Whilst the name Lance Armstrong continues to arouse conflicting emotions, his enduring legacy is one of hope and courage.
For many, the man from Plano, Texas is a fallen idol who betrayed a generation’s trust. To others he is an inspirational figure whose story was never solely about one man on a bike, and whose sporting achievements record only part of an outstanding story of bravery and triumph.
This week, the doping storm which rocked the world of cycling and saw Armstrong stripped of his titles and reputation, has again been played out in a Texas courtroom with a former sponsor trying to claw-back $15m in paid bonuses.
Allegations of doping have plagued professional cycling and the Tour de France for decades. Armstrong faced accusations throughout his career leading up to his 2012 conviction and subsequent admission of guilt on the Oprah Winfrey Show. Today’s stars carry a burden and determination to prove to the world they are clean. As spectators we can have some confidence that cheats will be caught and an assurance that today’s heroes, including Britain’s Bradley Wiggins and Chris Froome, are the real deal.

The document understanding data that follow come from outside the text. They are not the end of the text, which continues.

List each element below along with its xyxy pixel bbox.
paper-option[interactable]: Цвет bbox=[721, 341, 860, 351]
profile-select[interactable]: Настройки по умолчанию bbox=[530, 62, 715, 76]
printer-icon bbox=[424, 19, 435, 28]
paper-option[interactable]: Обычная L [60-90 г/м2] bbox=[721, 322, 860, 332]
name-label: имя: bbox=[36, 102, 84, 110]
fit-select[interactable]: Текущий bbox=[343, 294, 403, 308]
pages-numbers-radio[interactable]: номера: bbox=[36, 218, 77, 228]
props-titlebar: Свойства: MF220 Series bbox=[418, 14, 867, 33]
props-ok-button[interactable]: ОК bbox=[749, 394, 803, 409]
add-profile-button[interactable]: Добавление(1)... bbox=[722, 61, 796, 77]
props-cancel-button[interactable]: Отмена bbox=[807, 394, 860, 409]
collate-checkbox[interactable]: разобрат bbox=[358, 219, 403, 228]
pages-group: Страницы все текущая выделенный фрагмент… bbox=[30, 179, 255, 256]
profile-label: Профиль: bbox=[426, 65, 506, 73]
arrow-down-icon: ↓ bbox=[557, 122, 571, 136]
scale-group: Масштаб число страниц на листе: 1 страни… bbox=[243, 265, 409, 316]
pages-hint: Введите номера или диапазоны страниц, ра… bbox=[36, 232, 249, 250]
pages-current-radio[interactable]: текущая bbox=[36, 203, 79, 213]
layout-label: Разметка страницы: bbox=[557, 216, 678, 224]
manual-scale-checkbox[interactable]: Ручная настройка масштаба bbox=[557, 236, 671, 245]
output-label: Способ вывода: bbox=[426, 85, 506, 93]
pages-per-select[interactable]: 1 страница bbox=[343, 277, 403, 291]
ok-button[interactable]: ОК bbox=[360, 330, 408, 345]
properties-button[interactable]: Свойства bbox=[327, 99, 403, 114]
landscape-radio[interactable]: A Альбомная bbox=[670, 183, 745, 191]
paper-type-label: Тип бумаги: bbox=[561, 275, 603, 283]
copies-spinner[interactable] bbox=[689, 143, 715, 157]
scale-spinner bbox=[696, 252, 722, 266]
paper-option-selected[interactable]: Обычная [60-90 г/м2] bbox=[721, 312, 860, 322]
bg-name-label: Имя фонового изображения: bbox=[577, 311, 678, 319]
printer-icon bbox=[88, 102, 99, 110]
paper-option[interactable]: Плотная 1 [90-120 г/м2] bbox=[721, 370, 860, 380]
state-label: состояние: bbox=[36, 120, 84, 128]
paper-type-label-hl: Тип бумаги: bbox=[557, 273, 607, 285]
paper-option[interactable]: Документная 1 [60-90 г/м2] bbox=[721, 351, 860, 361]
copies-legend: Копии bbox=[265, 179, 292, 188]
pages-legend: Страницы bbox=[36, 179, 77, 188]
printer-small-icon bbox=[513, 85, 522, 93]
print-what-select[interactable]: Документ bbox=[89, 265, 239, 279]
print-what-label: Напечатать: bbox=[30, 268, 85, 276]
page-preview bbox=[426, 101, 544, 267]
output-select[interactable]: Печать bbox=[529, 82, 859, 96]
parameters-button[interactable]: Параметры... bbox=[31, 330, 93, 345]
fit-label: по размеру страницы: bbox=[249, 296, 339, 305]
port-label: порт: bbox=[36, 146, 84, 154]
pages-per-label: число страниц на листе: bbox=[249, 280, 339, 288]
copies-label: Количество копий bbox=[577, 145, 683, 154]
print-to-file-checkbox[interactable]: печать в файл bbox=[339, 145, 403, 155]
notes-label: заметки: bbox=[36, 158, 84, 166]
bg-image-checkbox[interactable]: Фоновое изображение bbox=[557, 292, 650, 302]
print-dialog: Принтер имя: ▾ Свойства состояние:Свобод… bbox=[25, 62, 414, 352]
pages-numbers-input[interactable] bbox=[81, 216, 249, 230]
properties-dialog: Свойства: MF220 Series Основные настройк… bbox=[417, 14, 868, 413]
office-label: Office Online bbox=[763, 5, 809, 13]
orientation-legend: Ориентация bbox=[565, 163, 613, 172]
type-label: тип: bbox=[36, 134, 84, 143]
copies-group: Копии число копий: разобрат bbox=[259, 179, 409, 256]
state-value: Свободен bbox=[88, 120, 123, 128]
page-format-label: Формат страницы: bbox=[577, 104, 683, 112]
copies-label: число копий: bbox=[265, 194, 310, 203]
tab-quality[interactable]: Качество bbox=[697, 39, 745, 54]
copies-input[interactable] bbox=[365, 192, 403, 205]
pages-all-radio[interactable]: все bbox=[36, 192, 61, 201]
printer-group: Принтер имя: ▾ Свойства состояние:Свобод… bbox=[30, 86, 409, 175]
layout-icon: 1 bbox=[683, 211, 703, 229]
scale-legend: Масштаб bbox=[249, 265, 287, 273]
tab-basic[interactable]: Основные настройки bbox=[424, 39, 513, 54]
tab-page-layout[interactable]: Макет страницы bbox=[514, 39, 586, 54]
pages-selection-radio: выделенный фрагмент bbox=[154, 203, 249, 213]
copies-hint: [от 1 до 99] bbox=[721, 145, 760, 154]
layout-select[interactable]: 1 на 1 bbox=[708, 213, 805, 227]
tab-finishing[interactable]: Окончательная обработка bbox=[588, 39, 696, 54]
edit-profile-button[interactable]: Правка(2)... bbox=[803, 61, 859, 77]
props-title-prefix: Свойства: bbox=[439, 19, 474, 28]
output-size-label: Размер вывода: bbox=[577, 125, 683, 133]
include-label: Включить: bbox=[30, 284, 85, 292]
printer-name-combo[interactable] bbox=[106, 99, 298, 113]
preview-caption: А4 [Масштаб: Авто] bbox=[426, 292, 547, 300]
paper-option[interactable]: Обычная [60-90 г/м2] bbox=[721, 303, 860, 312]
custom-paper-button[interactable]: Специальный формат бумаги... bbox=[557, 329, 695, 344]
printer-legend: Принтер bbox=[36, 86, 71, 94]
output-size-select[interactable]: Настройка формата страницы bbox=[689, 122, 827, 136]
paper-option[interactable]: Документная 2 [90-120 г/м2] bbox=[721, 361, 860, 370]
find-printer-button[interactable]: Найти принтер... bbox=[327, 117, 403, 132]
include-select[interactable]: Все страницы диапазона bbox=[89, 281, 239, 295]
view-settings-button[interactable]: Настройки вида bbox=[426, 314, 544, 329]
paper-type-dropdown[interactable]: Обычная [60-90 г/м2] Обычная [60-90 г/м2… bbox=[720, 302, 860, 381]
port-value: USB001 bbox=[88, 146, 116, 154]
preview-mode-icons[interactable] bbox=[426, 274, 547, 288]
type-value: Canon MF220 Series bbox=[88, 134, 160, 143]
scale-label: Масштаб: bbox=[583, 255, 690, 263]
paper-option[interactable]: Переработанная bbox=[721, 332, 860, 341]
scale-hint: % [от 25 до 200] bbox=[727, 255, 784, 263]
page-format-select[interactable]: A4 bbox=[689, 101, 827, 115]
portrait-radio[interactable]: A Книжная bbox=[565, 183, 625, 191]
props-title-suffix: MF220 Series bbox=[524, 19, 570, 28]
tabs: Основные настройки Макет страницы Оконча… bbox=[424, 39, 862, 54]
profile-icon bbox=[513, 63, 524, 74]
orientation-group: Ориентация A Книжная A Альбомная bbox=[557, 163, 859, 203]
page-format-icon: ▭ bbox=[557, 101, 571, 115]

However, Armstrong’s legend was never one built merely upon sporting achievement and the Texan’s greatest triumphs were accomplished away from the roads and mountains of France.
Few could fail to be moved by the story of the boy from broken-home going on to win 7 consecutive Tour de France titles against all odds, a man broken by testicular cancer and re-built as the ultimate cycling machine. Millions drew inspiration from his fight for life documented in autobiographies It’s Not About the Bike: My Journey Back to Life, and Every Second Counts which went onto become bestsellers and motivational textbooks for Sales Directors the world over.
Armstrong provided the positive role-model of a survivor who refused to let disease (which at one point had spread to his brain, lungs and abdomen) beat him or wreck his life’s ambitions. Having overcome the disease, he established the Livestrong Foundation and raised $235m to fight cancer and advance awareness, whilst at the same time encouraging men to open up and talk about their health. Fellow sportsmen would join the struggle wearing the yellow Livestrong wristband and prompting other charitable causes to follow the lead. Movember and the Everyman prostate cancer campaign are among charities to capitalise on the foundation’s work, uniting men against a common rival. With titles including Men’s Health replacing so-called lads mags at the top of readership charts, the modern man is seemingly more aware of and more comfortable within his body.
Lance Armstrong’s courage and determination away from sport are as much a part of the folklore surrounding him as anything to have taken place on two wheels. In providing inspiration, motivation and support to cancer sufferers and a greater awareness of male health matters, he has built a legacy which transcends sport and continues to inspire today.